Was tatsächlich nass wird
Die auf dieser Tour bereitgestellten Seekajaks kommen mit Trockenbeuteln für Handys und Kameras, doch Spritzwasser über die Bordwand und Regen, wenn er denn fällt, gehören zu einem Tag mit offenem Boot und offenem Kajak einfach dazu. Sandalen, die an den Füßen bleiben, statt Flip-Flops machen das Ein- und Aussteigen aus einem Kajak über nassem Fels spürbar einfacher.

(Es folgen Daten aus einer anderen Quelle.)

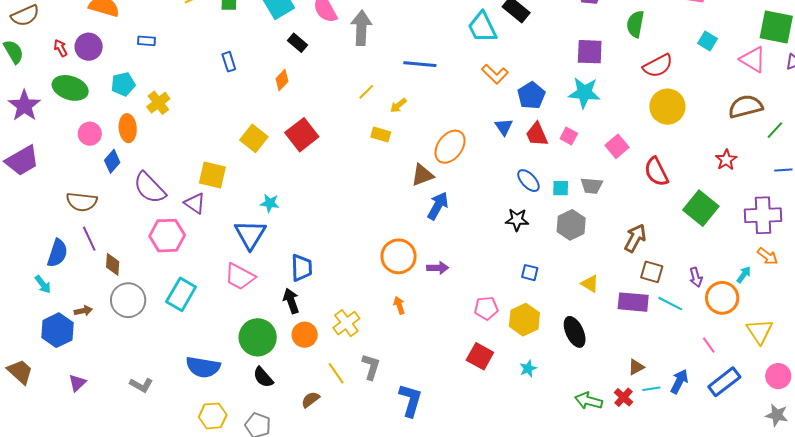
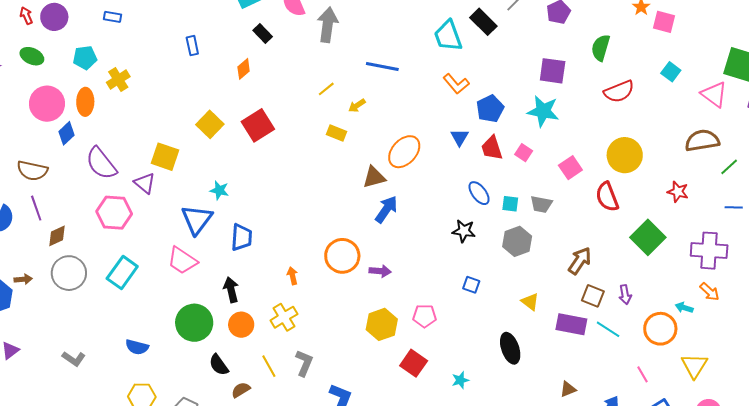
green ellipse: (70, 88) -> (32, 56), size x0.7
yellow circle: (667, 107) -> (625, 155), moved
pink circle: (90, 134) -> (47, 104), size x1.5
red star: (726, 160) -> (678, 192), turned -30
brown diamond: (113, 264) -> (57, 236), turned 55
blue trapezoid: (302, 268) -> (241, 237), moved
cyan arrow: (744, 275) -> (684, 308), turned -114
purple arrow: (696, 277) -> (625, 295), moved
orange arrow: (399, 305) -> (292, 276), moved
yellow hexagon: (524, 320) -> (382, 324), moved
blue semicircle: (203, 367) -> (137, 347), size x0.7
black semicircle: (263, 377) -> (219, 365), moved

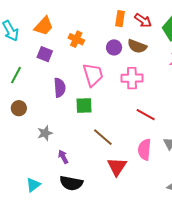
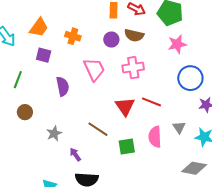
green square: (84, 105) -> (127, 147), moved
brown line: (103, 137) -> (98, 129), moved
red triangle: (117, 167) -> (125, 107), moved

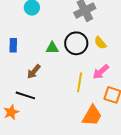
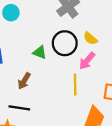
green triangle: (52, 48) -> (40, 52), turned 32
pink arrow: (101, 72) -> (87, 61), moved

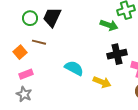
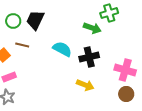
black cross: (117, 54) -> (89, 57), moved
cyan semicircle: (74, 68) -> (62, 49), moved

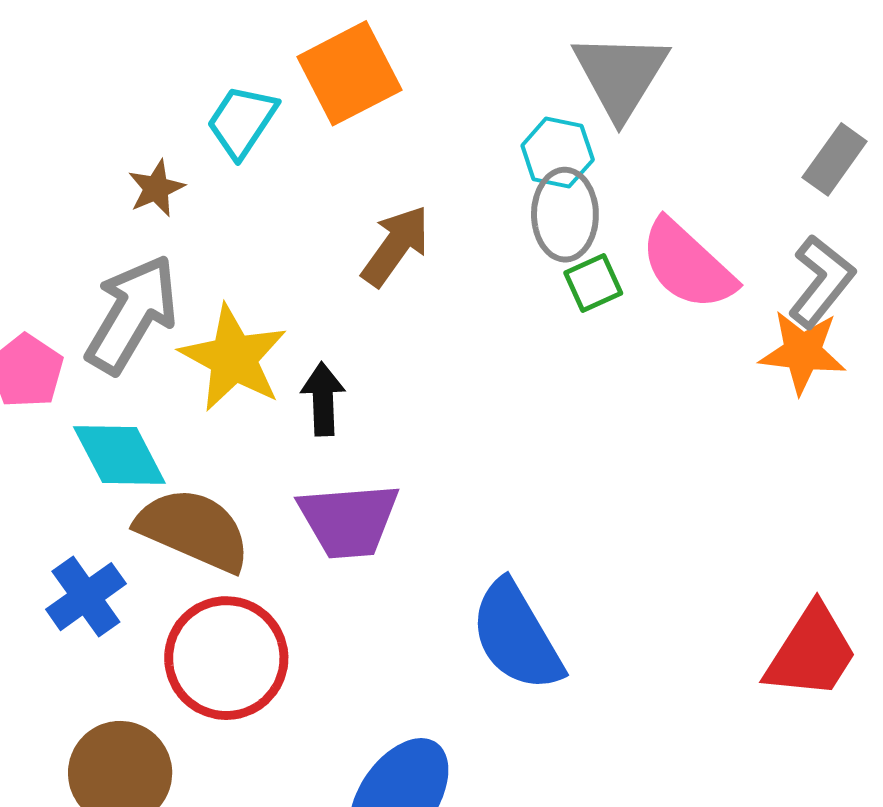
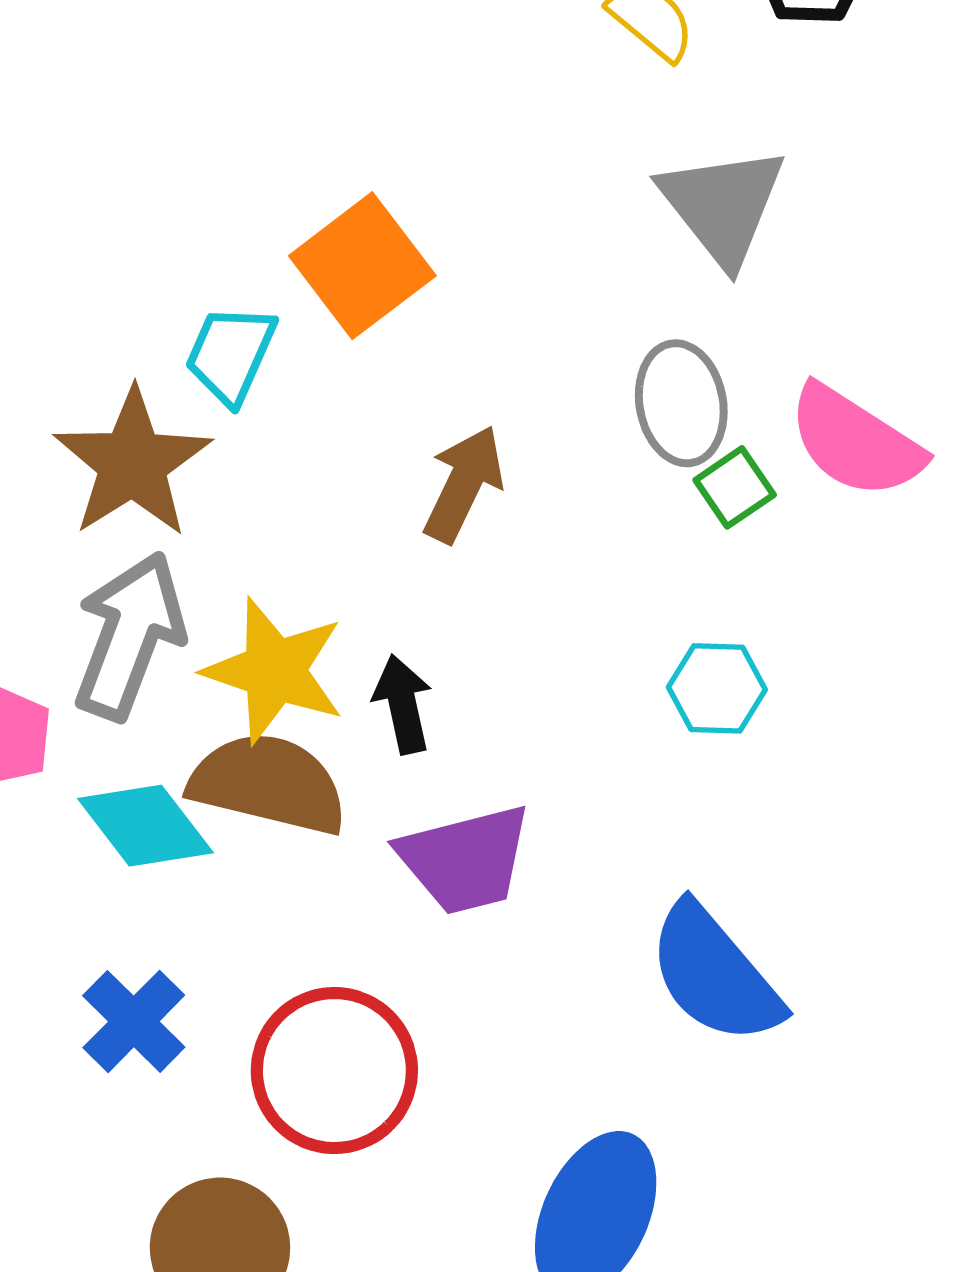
cyan hexagon: (558, 153) -> (717, 688), moved
brown star: (156, 188) -> (132, 463), size x2.0
brown semicircle: (194, 530) -> (268, 784), moved

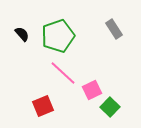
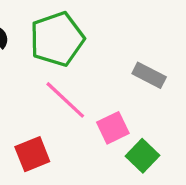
gray rectangle: (114, 29) -> (149, 75), moved, turned -30

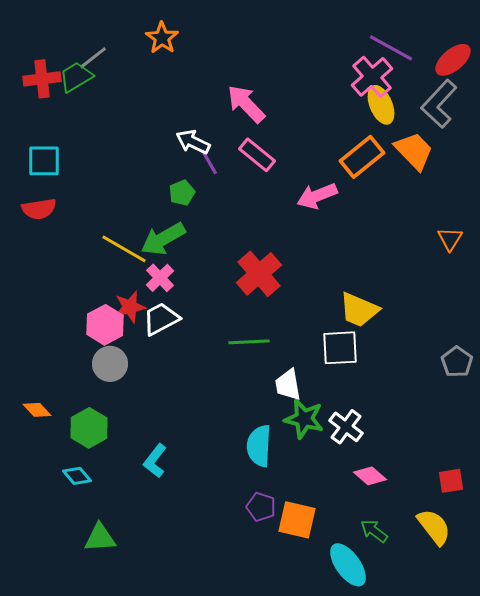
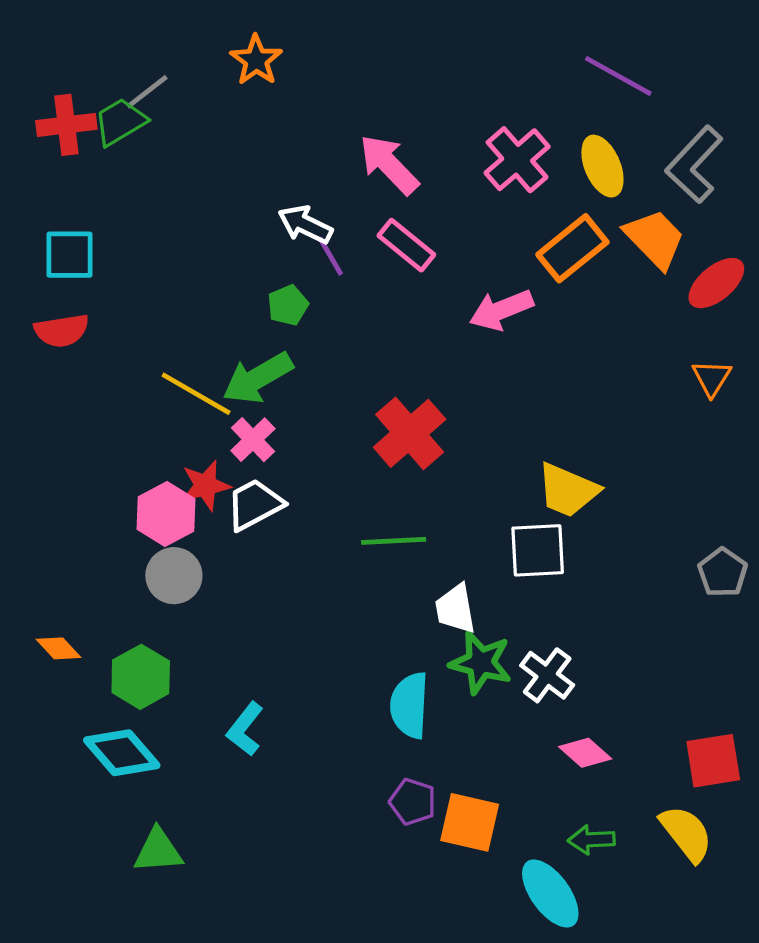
red ellipse: (453, 60) -> (716, 283), moved
pink cross: (372, 77) -> (517, 160), moved
cyan diamond: (77, 476) -> (122, 753), size x1.6
red square: (451, 481) -> (713, 761), size x1.4
green arrow: (374, 531) -> (591, 840), turned -40

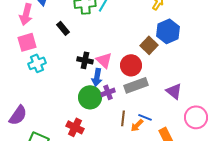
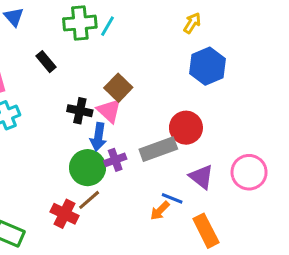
brown square: (149, 45) -> (118, 88), moved
red circle: (131, 65) -> (186, 128), moved
purple triangle: (174, 91) -> (201, 177), moved
pink circle: (196, 117) -> (249, 172), moved
brown line: (123, 118) -> (89, 200), moved, turned 42

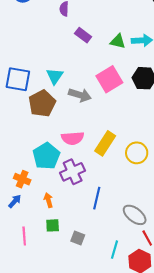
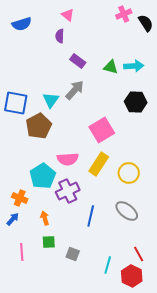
pink square: (109, 79) -> (102, 130), moved
gray arrow: (80, 95) -> (75, 90), moved, turned -65
gray ellipse: (135, 215) -> (127, 211), moved

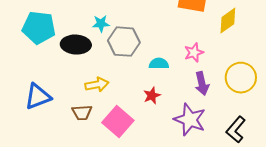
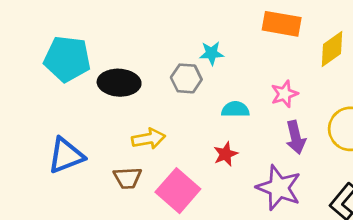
cyan star: (101, 24) -> (212, 53), moved
gray hexagon: (124, 42) -> (186, 78), size x0.7

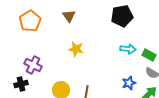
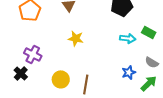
green rectangle: (149, 55) -> (149, 32), moved
black cross: (21, 84) -> (21, 73), turned -32

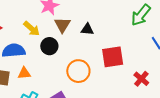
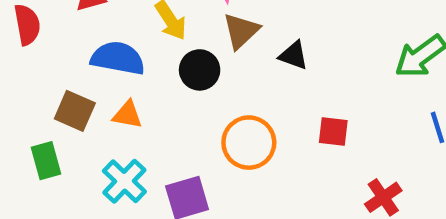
red square: (113, 57) -> (333, 132), size x0.6

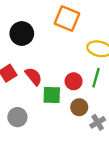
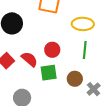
red circle: (74, 81) -> (52, 50), moved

Seekrankheit und die Überfahrt
Die verstreuten Inseln der Phang Nga Bay brechen den Seegang auf offener See stärker als eine ungeschützte Küstenlinie, weshalb die Überfahrt in der Regel sanfter verläuft als bei einer echten Hochseebootsfahrt — doch wer zu Reisekrankheit neigt, sollte dennoch dieselben Vorsichtsmaßnahmen treffen wie an jedem längeren Bootstag: dort sitzen, wo man den Horizont sehen kann, und es mit einem schweren Frühstück vorher ruhig angehen lassen.
Was wirklich optional ist
Badekleidung unter der Kleidung ist sinnvoll, falls ein Badestopp angeboten wird, doch abgesehen vom Sonnenschutz, einem Trockenbeutel und robusten Sandalen ist die meiste andere Ausrüstung, die für Tropenreisen allgemein empfohlen wird, eher für mehrtägige Reisen relevant als für einen einzigen langen Tag auf einem geführten Boot, das seine Kajakausrüstung selbst stellt.